The Business License, which can be used commercially or in government institutions, doesn’t cost much more at $45. The site license, which lets you use the software on up to 100 computers, costs $60, which is still impressive.
Finally, Recovery Toolbox for PowerPoint is available in a bundle that includes other products for recovering files in other Microsoft Office formats. These include Word, Excel, Access, and Project. This bundle costs $144 for the Personal License and $228 for the Business License.
There’s one thing to keep in mind before buying this software. In order to use it, you’ll need to have PowerPoint installed on the same computer. This is likely a non-issue, since if you’re buying the software, you probably have PowerPoint installed already, but it’s worth keeping in mind.
Since it is meant to do one thing and do it well, Recovery Toolbox for PowerPoint has its features honed to a fine point. You’re not going to find fancy UI options, but you will find an app that is focused on getting its job done well.
Recovery Toolbox for PowerPoint supports both the .PPTX file format used by Microsoft Office 2007 and later as well as the .PPT version used by Office versions 97 through 2003. Not only does the program recover the PowerPoint files, but it will also save any media files it recognizes like images, videos, or sound files into a separate folder. It can also reconstruct any Microsoft Excel charts recovered from presentations.
The app features an intelligent restoration engine to reconstruct PowerPoint files and uses artificial intelligence to restore older .PPT format files. The app works perfectly on Windows 10 but also works on older versions like Windows 8, Windows 7, and even all the way back to Windows 2000 and Windows XP.
Though Recovery Toolbox for PowerPoint is far from expensive, you might still be reluctant to purchase the program if you’re unsure how many times you will use it. Maybe you just need to restore a file once but rarely ever use PowerPoint. In that case, you might want to use the online recovery tool the company provides.
This tool has some limitations. It can’t recover password protected files, for one. Still, it may be handy if you almost never need to use PowerPoint files.
You don’t even need to pay up front. Upload your file and go through the recovery process. Once this is complete, you’ll be able to see if the recovery was successful or not. If it is, you can pay to download the fixed file. The price may vary, but user reviews on the company’s website say the cost for them was around $10.
Using Recovery Toolbox for PowerPoint
Using Recovery Toolbox for PowerPoint is a fairly simple process and most of the work is done for you. Once you’ve downloaded and installed the app, launch it, and you’ll be prompted to select your file.

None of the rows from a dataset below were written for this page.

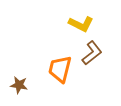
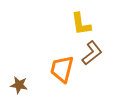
yellow L-shape: rotated 55 degrees clockwise
orange trapezoid: moved 2 px right
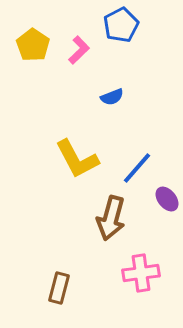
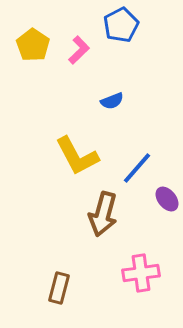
blue semicircle: moved 4 px down
yellow L-shape: moved 3 px up
brown arrow: moved 8 px left, 4 px up
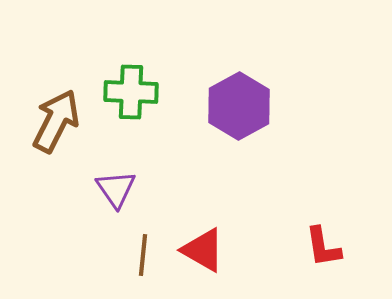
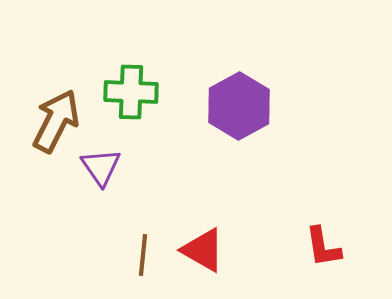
purple triangle: moved 15 px left, 22 px up
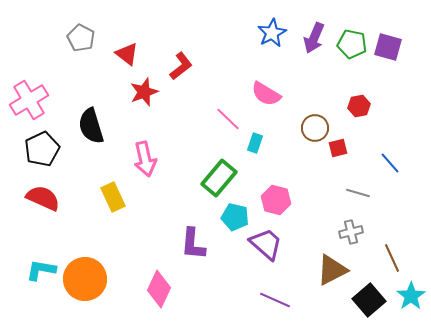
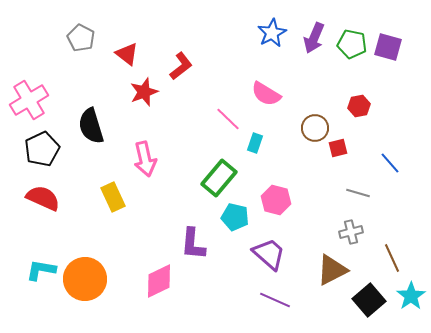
purple trapezoid: moved 3 px right, 10 px down
pink diamond: moved 8 px up; rotated 39 degrees clockwise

Hit “Next” and the program will begin analyzing your file and recovering it if possible. Depending on the size and complexity of the file, how long this takes will vary. In our testing the process never took more than a few minutes.
You can’t save the file once it has been successfully recovered, which is why you need PowerPoint installed. Hit the “Transmit” button, and the file will open in PowerPoint. Here you can look everything over and make sure the file has been properly recovered, then save it in the format of your choice.

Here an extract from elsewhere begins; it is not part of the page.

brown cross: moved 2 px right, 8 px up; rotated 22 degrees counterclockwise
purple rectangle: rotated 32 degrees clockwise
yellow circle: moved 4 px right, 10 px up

If any images are missing, you can check to see if they were placed in a separate folder, and add them back in manually. If you’re using the online version of the app, you can do this in your browser, then save the file. Note that online you can only save in the .PPTX format.
Recovery Toolbox for PowerPoint is a very specific tool, but from our testing, it seems very good at its job. Obviously, whether you need it will depend on how much you use PowerPoint. If you frequently find yourself in situations where a corrupted PowerPoint file can ruin your day, the software is well worth the modest price.
If you’re not sure whether to try it, you can download a demo version of Recovery Toolbox for PowerPoint and later buy it if you find it works for you.